(Collected data)
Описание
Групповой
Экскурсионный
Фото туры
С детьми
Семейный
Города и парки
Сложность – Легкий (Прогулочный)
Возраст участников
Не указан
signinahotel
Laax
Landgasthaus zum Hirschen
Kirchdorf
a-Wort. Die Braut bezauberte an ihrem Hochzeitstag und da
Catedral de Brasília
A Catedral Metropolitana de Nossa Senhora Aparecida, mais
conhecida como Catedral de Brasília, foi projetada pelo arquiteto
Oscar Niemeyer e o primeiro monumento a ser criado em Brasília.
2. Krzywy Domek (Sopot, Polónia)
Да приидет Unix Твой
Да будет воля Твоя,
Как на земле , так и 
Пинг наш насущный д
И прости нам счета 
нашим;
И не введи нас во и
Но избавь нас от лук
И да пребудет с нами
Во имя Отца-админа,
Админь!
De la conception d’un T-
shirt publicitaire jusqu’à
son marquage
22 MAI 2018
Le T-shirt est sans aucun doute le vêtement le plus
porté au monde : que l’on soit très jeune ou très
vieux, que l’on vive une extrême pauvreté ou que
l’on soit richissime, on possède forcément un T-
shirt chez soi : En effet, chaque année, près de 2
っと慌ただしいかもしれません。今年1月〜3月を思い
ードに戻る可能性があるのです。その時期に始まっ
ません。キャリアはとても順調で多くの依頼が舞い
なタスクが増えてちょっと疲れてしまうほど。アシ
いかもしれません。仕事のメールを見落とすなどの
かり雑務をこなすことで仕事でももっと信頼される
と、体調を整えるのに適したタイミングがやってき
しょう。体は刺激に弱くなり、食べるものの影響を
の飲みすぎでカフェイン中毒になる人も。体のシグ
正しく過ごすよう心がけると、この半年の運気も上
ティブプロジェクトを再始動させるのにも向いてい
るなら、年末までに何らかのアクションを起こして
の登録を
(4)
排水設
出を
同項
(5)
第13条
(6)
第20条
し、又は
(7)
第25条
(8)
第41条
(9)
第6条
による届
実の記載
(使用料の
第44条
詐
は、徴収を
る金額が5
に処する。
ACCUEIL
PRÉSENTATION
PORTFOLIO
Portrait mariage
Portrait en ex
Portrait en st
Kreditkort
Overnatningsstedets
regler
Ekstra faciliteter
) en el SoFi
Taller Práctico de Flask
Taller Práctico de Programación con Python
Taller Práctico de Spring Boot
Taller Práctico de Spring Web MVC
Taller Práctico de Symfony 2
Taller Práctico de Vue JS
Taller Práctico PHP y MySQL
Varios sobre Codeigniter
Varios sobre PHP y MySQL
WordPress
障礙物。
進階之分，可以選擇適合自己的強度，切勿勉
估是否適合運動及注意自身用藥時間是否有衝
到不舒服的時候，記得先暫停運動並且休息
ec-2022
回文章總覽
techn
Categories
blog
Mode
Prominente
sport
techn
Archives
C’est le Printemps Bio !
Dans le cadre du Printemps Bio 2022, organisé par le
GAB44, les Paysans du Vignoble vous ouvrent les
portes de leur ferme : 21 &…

WHAT IS REQUIRED ▸ Output only the lines from the one that contains "いかもしれません。仕事のメールを見落とすなどの" through the final line of the records, exactly as given.

TASK RESULT ▸
いかもしれません。仕事のメールを見落とすなどの
かり雑務をこなすことで仕事でももっと信頼される
と、体調を整えるのに適したタイミングがやってき
しょう。体は刺激に弱くなり、食べるものの影響を
の飲みすぎでカフェイン中毒になる人も。体のシグ
正しく過ごすよう心がけると、この半年の運気も上
ティブプロジェクトを再始動させるのにも向いてい
るなら、年末までに何らかのアクションを起こして
の登録を
(4)
排水設
出を
同項
(5)
第13条
(6)
第20条
し、又は
(7)
第25条
(8)
第41条
(9)
第6条
による届
実の記載
(使用料の
第44条
詐
は、徴収を
る金額が5
に処する。
ACCUEIL
PRÉSENTATION
PORTFOLIO
Portrait mariage
Portrait en ex
Portrait en st
Kreditkort
Overnatningsstedets
regler
Ekstra faciliteter
) en el SoFi
Taller Práctico de Flask
Taller Práctico de Programación con Python
Taller Práctico de Spring Boot
Taller Práctico de Spring Web MVC
Taller Práctico de Symfony 2
Taller Práctico de Vue JS
Taller Práctico PHP y MySQL
Varios sobre Codeigniter
Varios sobre PHP y MySQL
WordPress
障礙物。
進階之分，可以選擇適合自己的強度，切勿勉
估是否適合運動及注意自身用藥時間是否有衝
到不舒服的時候，記得先暫停運動並且休息
ec-2022
回文章總覽
techn
Categories
blog
Mode
Prominente
sport
techn
Archives
C’est le Printemps Bio !
Dans le cadre du Printemps Bio 2022, organisé par le
GAB44, les Paysans du Vignoble vous ouvrent les
portes de leur ferme : 21 &…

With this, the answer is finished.